Background: Children diagnosed with attention-deficit/hyperactivity disorder (ADHD), based on Diagnostic and Statistical Manual of Mental Disorders, Fourth edition (DSM-IV) criteria, may also have obstructive sleep apnea (OSA), but it is unclear whether treating OSA has similar results as methylphenidate (MPH), a commonly used treatment for ADHD.

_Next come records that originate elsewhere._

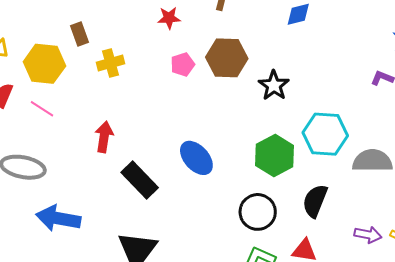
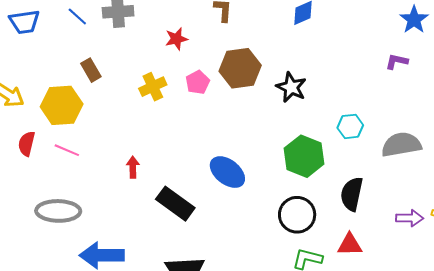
yellow cross: (111, 63) -> (153, 87), moved
cyan hexagon: (325, 134) -> (350, 126), size x0.6
red arrow: (104, 137) -> (133, 167), size x0.7

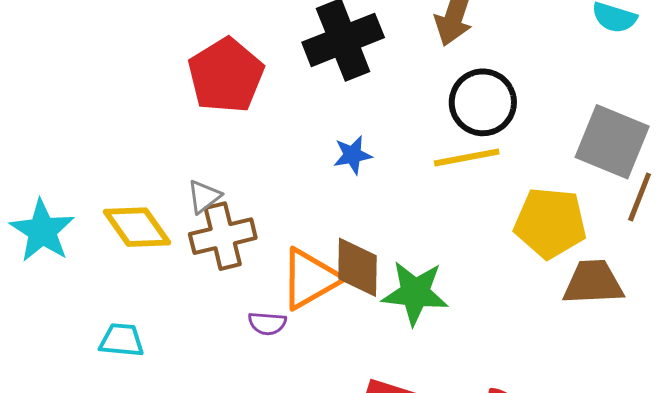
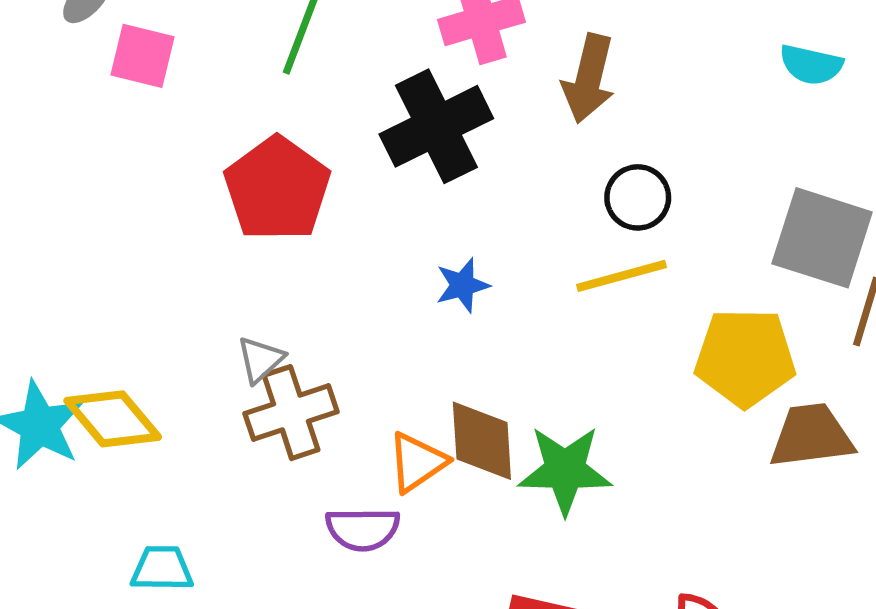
black circle: (483, 102) -> (638, 197), size x0.7
yellow diamond: (137, 227) -> (113, 419), moved
orange triangle: (310, 279) -> (417, 462), size x0.7
purple semicircle: (267, 323) -> (363, 529), size x1.4

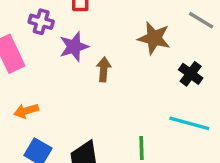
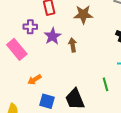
brown star: (154, 38) -> (83, 15), moved

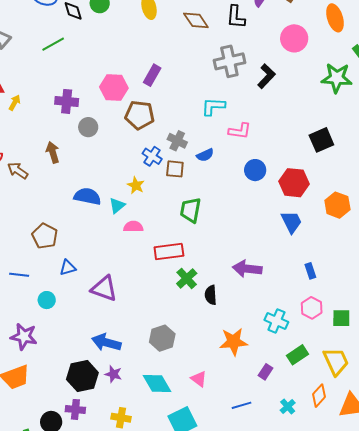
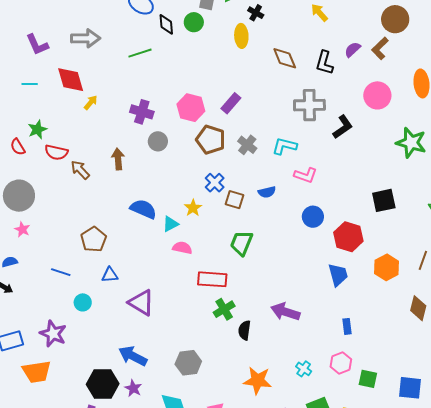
gray cross: (177, 141) -> (247, 145), moved
cyan cross: (276, 321) -> (304, 369), size x0.7

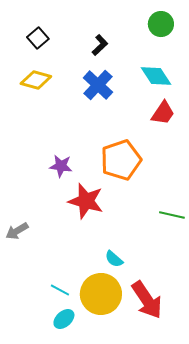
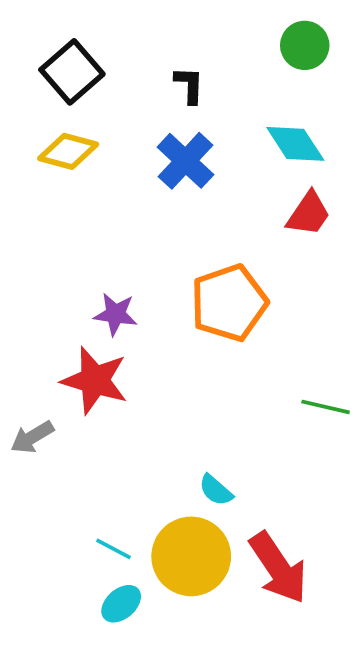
black square: (38, 38) -> (72, 72), size x1.5
black L-shape: (100, 45) -> (189, 85), turned -45
red star: (86, 201) -> (95, 380), moved

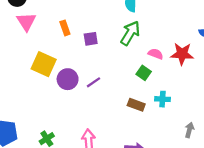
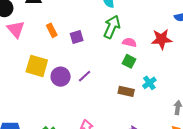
pink semicircle: (156, 54) -> (129, 42), moved
cyan cross: (162, 99) -> (149, 83), turned -32

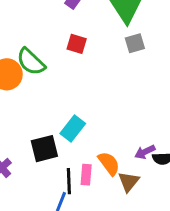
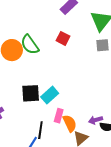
black square: (44, 149) -> (31, 93), moved
pink rectangle: (86, 175) -> (59, 116), moved

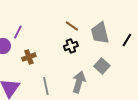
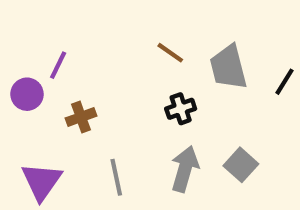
black cross: (71, 46) -> (181, 109), moved
gray square: (102, 66) -> (241, 165), moved

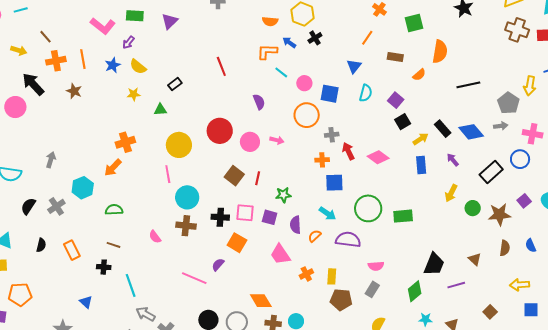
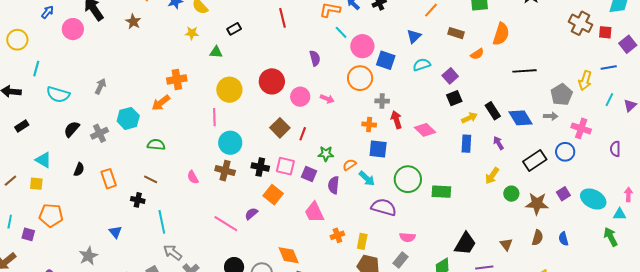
pink circle: (304, 83) -> (362, 46), size x1.5
cyan semicircle: (366, 93) -> (422, 65), turned -132
orange semicircle: (315, 236) -> (349, 165), moved

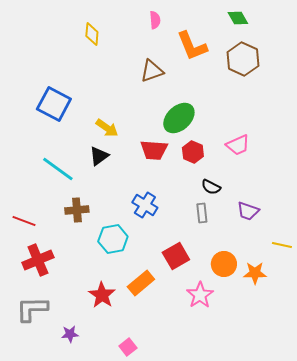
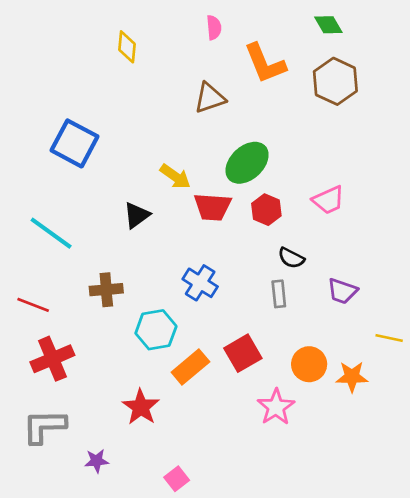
yellow arrow: (107, 128) -> (175, 177), moved
cyan line: (58, 169) -> (51, 233), moved
orange rectangle: (141, 283) -> (190, 367), moved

Methods: This study enrolled 66 school-age children, referred for and diagnosed with ADHD, and 20 healthy controls. Polysomnography (PSG) performed after ADHD diagnosis showed the presence of mild OSA. After otolaryngological evaluation, parents and referring physicians of the children could select treatment of ADHD with MPH, treatment of OSA with adenotonsillectomy or no treatment. Systematic follow-up was performed six months after initiation of treatment, or diagnosis if no treatment. All children had pre- and post-clinical interviews; pediatric, neurologic, psychiatric and neurocognitive evaluation; PSG; ADHD rating scale, child behavior checklist (CBCL) filled out by parents and teacher; test of variables of attention (TOVA); and the quality of life in children with obstructive sleep disorder questionnaire (OSA-18).

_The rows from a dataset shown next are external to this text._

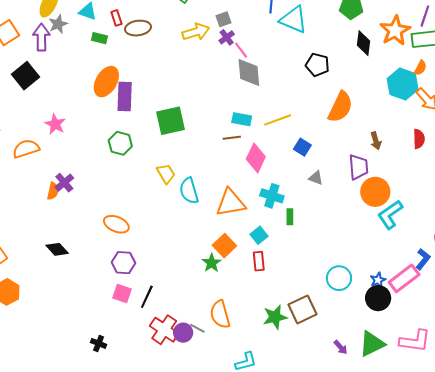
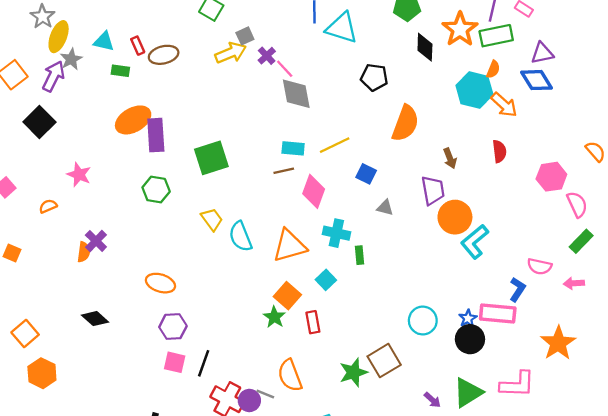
gray square: (224, 19) -> (245, 36), moved
purple arrow: (41, 37) -> (53, 76), turned 32
orange ellipse: (106, 82) -> (133, 120), turned 36
orange semicircle: (26, 149) -> (48, 206), size x0.6
red rectangle: (259, 261) -> (313, 322), moved
pink rectangle: (404, 278) -> (498, 314), turned 48

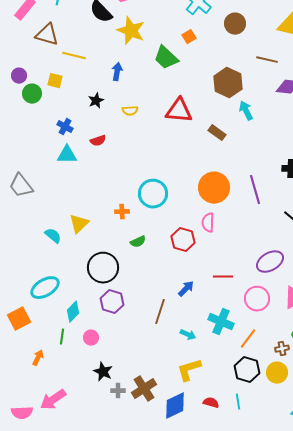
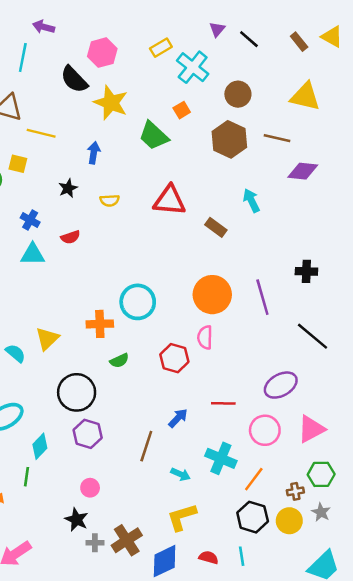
brown hexagon: (228, 83) -> (229, 139), moved
orange cross: (122, 212) -> (100, 324), size x1.5
pink circle: (91, 338) -> (90, 488), moved

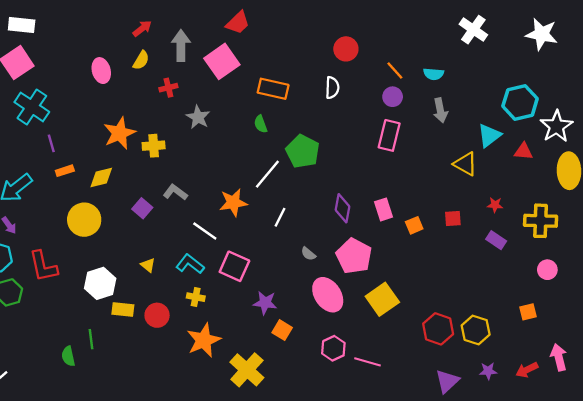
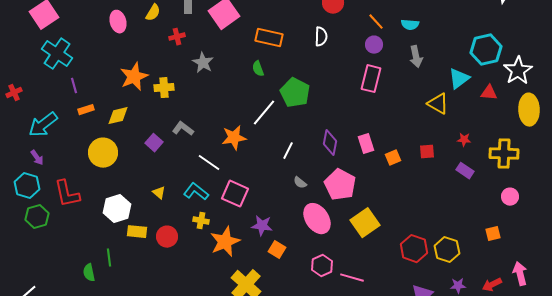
white line: (280, 217) -> (288, 151), moved
orange star: (204, 340) -> (225, 242), moved

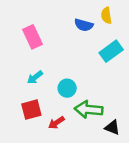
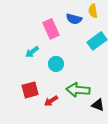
pink rectangle: (33, 37) -> (51, 29), moved
cyan arrow: (35, 77) -> (32, 52), moved
cyan circle: (67, 88) -> (56, 64), moved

Results: ADHD children had an apnea-hypopnea index (AHI)>1<5 event/hour; 27 were treated with MPH, 25 had adenotonsillectomy, and 14 had no treatment. The surgical and MPH groups improved more than the non-treatment group. When comparing MPH to post-surgery, the PSG and questionnaire sleep variables, some daytime symptoms (including attention span) and TOVA subscales (impulse control, response time and total ADHD score) improved more in the surgical group than the MPH group. The surgical group had an ADHD total score of 21.16+/-7.13 on the ADHD rating scale (ADHD-RS) post-surgery compared to 31.52+/-7.01 pre-surgery (p=0.0001), and the inattention and hyperactivity subscales were also significantly lower (p=0.0001). Finally, the results were significantly different between surgically and MPH-treated groups (ADHD-RS p=0.007). The surgical group also had a TOVA ADHD score lower than -1.8 and close to those obtained in normal controls.
Conclusion: A low AHI score of >1 considered abnormal is detrimental to children with ADHD. Recognition and surgical treatment of underlying mild sleep-disordered breathing (SDB) in children with ADHD may prevent unnecessary long-term MPH usage and the potential side effects associated with drug intake.